## [DATA EXTRACT]

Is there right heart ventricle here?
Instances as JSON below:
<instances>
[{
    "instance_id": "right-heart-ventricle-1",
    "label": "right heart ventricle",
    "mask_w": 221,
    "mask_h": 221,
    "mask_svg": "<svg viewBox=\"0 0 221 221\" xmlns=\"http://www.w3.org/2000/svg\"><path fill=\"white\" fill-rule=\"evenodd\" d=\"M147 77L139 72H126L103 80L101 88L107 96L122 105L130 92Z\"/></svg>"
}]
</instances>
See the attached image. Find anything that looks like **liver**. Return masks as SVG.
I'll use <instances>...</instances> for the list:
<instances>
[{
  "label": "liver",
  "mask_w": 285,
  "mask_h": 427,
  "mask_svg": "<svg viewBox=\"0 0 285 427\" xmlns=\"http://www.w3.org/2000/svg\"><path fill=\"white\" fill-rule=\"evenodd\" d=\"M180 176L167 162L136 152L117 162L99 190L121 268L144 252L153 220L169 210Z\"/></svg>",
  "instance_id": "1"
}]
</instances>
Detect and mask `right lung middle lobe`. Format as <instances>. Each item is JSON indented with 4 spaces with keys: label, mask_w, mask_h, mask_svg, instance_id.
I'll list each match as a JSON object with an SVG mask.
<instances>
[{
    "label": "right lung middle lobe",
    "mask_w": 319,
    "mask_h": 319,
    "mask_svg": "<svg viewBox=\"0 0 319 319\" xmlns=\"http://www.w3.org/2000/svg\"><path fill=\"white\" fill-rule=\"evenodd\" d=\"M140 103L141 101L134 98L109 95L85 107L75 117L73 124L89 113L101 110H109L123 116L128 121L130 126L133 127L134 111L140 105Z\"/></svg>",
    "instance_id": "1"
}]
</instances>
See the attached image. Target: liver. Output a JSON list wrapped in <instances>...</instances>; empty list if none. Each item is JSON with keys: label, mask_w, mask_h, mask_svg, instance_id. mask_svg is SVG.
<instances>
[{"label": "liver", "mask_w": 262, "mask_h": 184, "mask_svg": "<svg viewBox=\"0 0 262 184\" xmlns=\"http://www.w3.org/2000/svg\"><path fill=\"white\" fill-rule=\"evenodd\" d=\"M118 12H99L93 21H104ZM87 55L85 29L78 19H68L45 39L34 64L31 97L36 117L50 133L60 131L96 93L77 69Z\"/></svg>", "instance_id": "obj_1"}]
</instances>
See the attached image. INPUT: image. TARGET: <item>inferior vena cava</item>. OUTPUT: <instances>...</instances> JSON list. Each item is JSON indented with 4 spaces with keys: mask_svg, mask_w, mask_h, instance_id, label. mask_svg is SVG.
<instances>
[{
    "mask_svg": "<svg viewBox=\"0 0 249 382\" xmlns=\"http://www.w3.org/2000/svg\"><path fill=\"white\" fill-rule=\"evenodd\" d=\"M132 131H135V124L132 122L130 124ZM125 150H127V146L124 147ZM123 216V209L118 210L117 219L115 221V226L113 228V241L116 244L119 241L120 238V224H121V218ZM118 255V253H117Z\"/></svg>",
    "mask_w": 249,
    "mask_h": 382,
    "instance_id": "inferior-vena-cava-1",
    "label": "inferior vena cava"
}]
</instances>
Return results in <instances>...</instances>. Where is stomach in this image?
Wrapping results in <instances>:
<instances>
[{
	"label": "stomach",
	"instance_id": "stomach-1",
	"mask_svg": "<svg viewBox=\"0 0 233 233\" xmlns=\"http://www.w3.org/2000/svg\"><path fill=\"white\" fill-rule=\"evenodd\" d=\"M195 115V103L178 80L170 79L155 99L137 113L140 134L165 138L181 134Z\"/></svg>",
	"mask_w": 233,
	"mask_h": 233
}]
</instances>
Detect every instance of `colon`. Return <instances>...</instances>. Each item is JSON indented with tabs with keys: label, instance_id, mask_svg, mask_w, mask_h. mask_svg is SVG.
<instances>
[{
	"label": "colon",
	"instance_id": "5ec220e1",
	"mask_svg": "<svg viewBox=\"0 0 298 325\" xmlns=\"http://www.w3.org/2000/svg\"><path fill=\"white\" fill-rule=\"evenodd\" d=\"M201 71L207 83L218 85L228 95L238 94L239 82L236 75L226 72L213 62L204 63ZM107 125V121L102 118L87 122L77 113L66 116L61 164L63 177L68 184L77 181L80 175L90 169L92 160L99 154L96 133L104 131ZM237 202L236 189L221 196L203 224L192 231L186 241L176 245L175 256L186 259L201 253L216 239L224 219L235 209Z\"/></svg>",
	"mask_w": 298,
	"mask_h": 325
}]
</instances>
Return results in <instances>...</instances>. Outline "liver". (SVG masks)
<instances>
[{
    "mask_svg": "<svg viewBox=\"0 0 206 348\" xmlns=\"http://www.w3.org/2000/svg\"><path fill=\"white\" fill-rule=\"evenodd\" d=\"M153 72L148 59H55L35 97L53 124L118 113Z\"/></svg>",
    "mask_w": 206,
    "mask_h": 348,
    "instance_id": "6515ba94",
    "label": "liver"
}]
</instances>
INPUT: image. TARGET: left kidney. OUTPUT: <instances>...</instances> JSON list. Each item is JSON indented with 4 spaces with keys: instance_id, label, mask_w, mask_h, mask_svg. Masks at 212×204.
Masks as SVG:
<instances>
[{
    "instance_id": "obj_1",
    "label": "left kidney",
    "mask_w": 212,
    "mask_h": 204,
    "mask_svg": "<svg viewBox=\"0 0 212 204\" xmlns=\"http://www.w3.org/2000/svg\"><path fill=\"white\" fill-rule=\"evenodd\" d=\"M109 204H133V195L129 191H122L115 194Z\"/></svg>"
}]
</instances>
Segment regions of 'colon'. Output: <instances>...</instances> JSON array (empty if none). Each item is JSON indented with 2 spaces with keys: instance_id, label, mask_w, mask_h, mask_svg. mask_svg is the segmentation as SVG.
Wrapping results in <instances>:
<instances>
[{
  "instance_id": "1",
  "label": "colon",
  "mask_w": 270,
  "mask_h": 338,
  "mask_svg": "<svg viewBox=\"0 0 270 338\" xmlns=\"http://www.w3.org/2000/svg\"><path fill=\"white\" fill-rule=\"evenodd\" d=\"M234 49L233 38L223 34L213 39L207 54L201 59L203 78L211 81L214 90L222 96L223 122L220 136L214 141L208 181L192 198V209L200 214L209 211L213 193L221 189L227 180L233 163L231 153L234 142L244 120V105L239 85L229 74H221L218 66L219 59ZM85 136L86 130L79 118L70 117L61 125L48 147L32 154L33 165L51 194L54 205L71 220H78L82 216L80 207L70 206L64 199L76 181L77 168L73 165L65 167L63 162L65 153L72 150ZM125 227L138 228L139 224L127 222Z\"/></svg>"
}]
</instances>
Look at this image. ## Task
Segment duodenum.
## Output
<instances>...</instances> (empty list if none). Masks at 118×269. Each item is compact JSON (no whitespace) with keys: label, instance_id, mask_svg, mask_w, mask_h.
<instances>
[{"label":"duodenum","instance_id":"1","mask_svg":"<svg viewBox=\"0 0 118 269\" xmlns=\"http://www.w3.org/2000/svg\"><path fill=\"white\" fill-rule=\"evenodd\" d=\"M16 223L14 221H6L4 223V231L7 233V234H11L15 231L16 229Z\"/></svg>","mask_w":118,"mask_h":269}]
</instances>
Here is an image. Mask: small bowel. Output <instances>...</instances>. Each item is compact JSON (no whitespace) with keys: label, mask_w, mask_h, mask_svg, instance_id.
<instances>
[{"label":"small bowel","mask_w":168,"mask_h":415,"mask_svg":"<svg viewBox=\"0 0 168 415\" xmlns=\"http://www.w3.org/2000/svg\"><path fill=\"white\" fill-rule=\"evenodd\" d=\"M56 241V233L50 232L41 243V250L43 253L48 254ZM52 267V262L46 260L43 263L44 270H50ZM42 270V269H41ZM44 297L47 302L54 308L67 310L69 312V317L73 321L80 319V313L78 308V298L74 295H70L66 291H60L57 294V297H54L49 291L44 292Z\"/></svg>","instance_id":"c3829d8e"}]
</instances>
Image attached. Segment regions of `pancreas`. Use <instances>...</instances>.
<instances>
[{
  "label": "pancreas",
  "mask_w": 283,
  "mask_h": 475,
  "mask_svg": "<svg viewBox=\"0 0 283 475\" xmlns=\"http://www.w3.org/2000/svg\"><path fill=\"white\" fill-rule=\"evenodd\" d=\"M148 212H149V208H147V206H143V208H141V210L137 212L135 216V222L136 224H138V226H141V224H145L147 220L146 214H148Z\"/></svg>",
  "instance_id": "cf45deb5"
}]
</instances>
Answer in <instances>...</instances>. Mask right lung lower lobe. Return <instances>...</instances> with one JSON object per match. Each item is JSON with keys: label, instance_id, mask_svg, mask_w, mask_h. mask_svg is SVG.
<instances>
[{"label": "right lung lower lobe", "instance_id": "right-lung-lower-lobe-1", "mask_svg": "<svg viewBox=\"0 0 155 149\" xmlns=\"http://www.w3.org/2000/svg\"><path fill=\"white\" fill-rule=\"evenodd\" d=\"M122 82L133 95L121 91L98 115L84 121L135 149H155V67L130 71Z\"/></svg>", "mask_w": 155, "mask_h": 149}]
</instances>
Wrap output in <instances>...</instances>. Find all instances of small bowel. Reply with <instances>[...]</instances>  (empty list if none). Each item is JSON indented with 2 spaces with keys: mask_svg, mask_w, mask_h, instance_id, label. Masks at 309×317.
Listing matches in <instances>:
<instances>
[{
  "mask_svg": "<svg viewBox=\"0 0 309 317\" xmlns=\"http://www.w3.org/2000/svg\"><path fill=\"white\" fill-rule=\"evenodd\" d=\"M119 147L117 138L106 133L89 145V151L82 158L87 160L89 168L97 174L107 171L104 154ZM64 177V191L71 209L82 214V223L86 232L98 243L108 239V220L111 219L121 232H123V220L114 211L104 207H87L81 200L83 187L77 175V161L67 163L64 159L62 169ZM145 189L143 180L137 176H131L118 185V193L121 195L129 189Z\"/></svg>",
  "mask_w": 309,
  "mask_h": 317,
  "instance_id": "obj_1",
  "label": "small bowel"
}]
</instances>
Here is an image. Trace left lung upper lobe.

## [REQUIREMENT]
Starting with the line that contains "Wrap output in", restate every line up to and including the last one above, exactly.

## [EXERCISE ANSWER]
Wrap output in <instances>...</instances>. Find all instances of small bowel. Reply with <instances>[...]</instances>  (empty list if none). Each item is JSON indented with 2 spaces with keys: mask_svg, mask_w, mask_h, instance_id, label. Masks at 309×317.
Listing matches in <instances>:
<instances>
[{
  "mask_svg": "<svg viewBox=\"0 0 309 317\" xmlns=\"http://www.w3.org/2000/svg\"><path fill=\"white\" fill-rule=\"evenodd\" d=\"M119 147L117 138L106 133L89 145V151L82 158L87 160L89 168L97 174L107 171L104 154ZM64 177V191L71 209L82 214V223L86 232L98 243L108 239V220L111 219L121 232H123V220L114 211L104 207H87L81 200L83 187L77 175V161L67 163L64 159L62 169ZM145 189L143 180L137 176H131L118 185V193L121 195L129 189Z\"/></svg>",
  "mask_w": 309,
  "mask_h": 317,
  "instance_id": "obj_1",
  "label": "small bowel"
}]
</instances>
Here is an image. Trace left lung upper lobe.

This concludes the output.